4  Simulation

ImportantDisclaimer

These packages (Note 1) are a one-person project undergoing rapid evolution. Backward compatibility (per Hadley Wickham) is provided as a courtesy rather than a guarantee.

Until further notice, these packages should

  • not be used as a basis for research grant applications,
  • not be cited as an actively maintained tool in a peer-reviewed manuscript,
  • not be used to support or fulfill requirements for pursuing an academic degree.

In addition, work primarily based on these packages (Note 1) should not be presented at academic conferences or similar scholarly venues.

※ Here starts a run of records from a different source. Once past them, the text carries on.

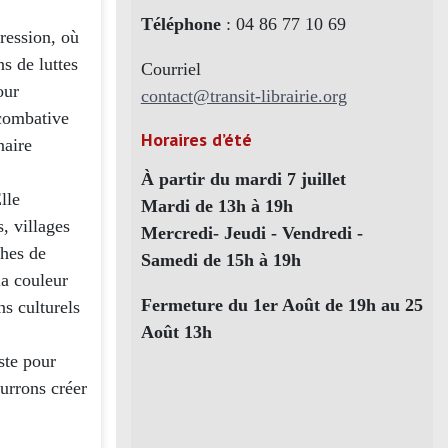
Téléphone
: 04 86 77 10 69
ression, où
ns de luttes
Courriel
our
contact@transit-librairie.org
 combative
Horaires d’été
naire
À partir du mardi 7 juillet
lle
Mardi de 13h à 19h
, villages
Mercredi- Jeudi - Vendredi -
ches de
Samedi de 15h à 19h
la couleur
Fermeture du 1er Août de 19h au 25
ns culturels
Août 13h
ste pour
ourrons créer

Furthermore, a person’s ability to use these packages (Note 1) does not necessarily imply an understanding of their underlying mechanisms. Accordingly, demonstration of their use alone should not be considered sufficient evidence of expertise, nor should it be credited as a basis for academic promotion or advancement.

These statements do not apply to the contributors (Tip 1) to these packages (Note 1) with respect to their specific contributions.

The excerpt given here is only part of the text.